July. France. Surf. Us. For a moment every year, the best women longboarders in the world converge in the European vacation Mecca. In early July, Biarritz was once again plastered with Roxy posters honoring the silhouettes of Hawaiian goddesses Kelia Moniz and Crystal Dzigas. The banners caught the eye of thousands, as each day the wall at Cote De Basque was lined with Europe’s travelers, waiting for the tide to drain, and the talented group of ladies to put on their show. And a show it was.
The first day of the waiting period was blessed with a lack of waves and an abundance of sun, giving us all an opportunity to get crisp for the promised next three days of competition.
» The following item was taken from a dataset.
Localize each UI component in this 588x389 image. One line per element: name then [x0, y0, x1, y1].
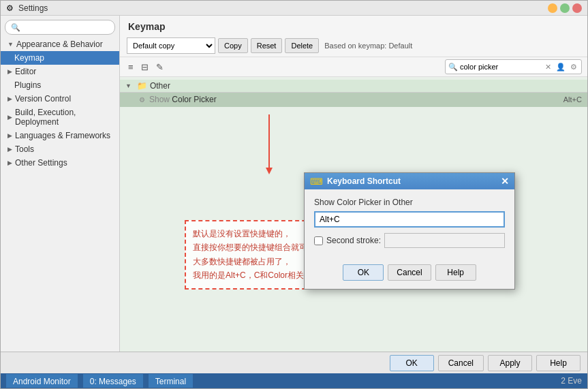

Though the contest was postponed for the day, nearly every competitor hung around to play in the surf and be a part of the majestic beach day that you can only imagine. That night, the brilliant Lee Ann Curren blessed a Keep-A-Breast Foundation Function with an amazing acoustic set, where she and a couple of friends sang original songs, as well as a funky rap remix. The night ended with a premiere in the Town Centre of the new women’s film Dear and Yonder.
The following two days were met with excitement and disappointment, as the fickle waves and tough early match-ups lead to the elimination of the reigning champ, Joy Monahan, and the current U.S. Champ Cori Schumacher. But incredible performances by Chelsea Williams and Coline Menard set the stage for the last day of competition.
Meanwhile, those unfortunate souls eliminated from the concert were treated to a number of celebrations, to be remembered most by the song and dance of Michael Jackson. The annual concert at the Port Veiux was forced to be cancelled due to dangerous winds and heavy rain, leaving the much-anticipated performance by Santigold to be only a dream in our minds.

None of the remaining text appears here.